By Pate McCuien, Sports Editor
As a citizen of the United States of America, Americans are guaranteed certain unalienable rights by the constitution, but what guarantees the protection of these rights? What keeps reporters from being unlawfully abused and arrested simply for acting on their freedom of the press rights? What keeps local police departments from militarizing and breaking up peaceful protests with flash grenades, rubber bullets, LRAD’s, and tear gas? Apparently in Ferguson, Missouri, nothing.
After the controversial death of the unarmed African American, Michael Brown, an uproar has been unleashed in the small town in Missouri named Ferguson. Protests, riots and looting have been taking place ever since the shooting on August 9, and the Ferguson police department has done a terrible job of handling the chaos.
The incredibly unprofessional display started just moments after Michael Brown was shot at least six times when the officials of Ferguson allowed the body to lay in the street for over four hours. People in shock and awe were in the streets taking pictures and struggling to look at the graphic image of the motionless body. Anger followed.

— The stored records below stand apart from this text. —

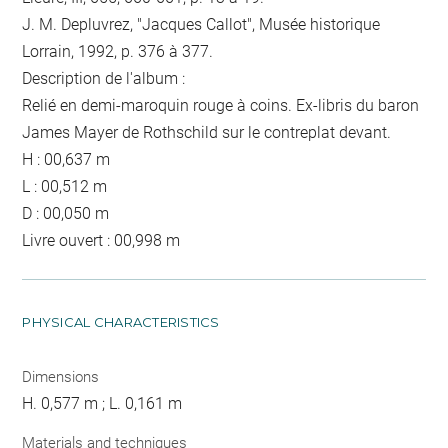
J. M. Depluvrez, "Jacques Callot", Musée historique
Lorrain, 1992, p. 376 à 377.
Description de l'album :
Relié en demi-maroquin rouge à coins. Ex-libris du baron
James Mayer de Rothschild sur le contreplat devant.
H : 00,637 m
L : 00,512 m
D : 00,050 m
Livre ouvert : 00,998 m
PHYSICAL CHARACTERISTICS
Dimensions
H. 0,577 m ; L. 0,161 m
Materials and techniques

The citizens of Missouri began peaceful protests immediately, holding up signs saying “hands up, don’t shoot” and asking “if you would support police officer Darren Wilson if he killed your son?”
As more and more people began to protest, a few began to loot and riot, beginning an initial tension between peaceful protestors and police officers. Eventually the problems of Ferguson seemed very similar to the problems of Middle Eastern countries, with images of peaceful protestors being broken up with tear gas, stun grenades, LRAD’s, and rubber bullets.
In fact, during one protest, police threatened the protesters if they did not turn off their cameras and disperse. The police officers and crowd control security do not have the right to force people to turn their cameras off on public property.
It seemed the police simply wanted the cameras off to keep what was going to happen next from going viral. Luckily it did go viral. The crowd control followed through with their threats, and in the next 20 minutes of the video, the peaceful crowd was bombarded with attack after attack to attempt to end the protest. This should never happen. It was a blatant disregard of the first amendment. “Congress shall make no law… prohibiting the exercise [of] the right of the people to peaceably assemble.
Sadly it wasn’t the only one. Five days after the shooting, reporter for the Washington post, Wesley Lowery, and Ryan Reilly of the Huffington Post was simply doing their jobs and acting on their freedom to report the news when officers approached them, illegally abused and arrested them. After about 15 minutes in jail, the two journalists were released with no arrest report on file. When they asked for the names of the arresting officers they were stonewalled. Apparently the Freedom of Information act is disregarded in Ferguson as well.
During the past couple of weeks many task forces has been complaining about the shooting. However, another incredibly important issue that needs to be addressed is the complete lack of respect given to the constitution by the Ferguson police and officials.
The outrage has calmed over the last couple of days, but the entire situation is sickening. These issues of racism and lack of respect for the constitution have been occurring for a long time. They need to stop. If not, America is not different than China in 1989, when similar events took place when similar events took place when an uknown amount of people were massacred for peacefully protesting in Tieniman Square. Is this where America will be in 20 years? If not, some serious changes need to occur in how situations like these are handled. We have to ensure that we don’t make the same mistakes more than once.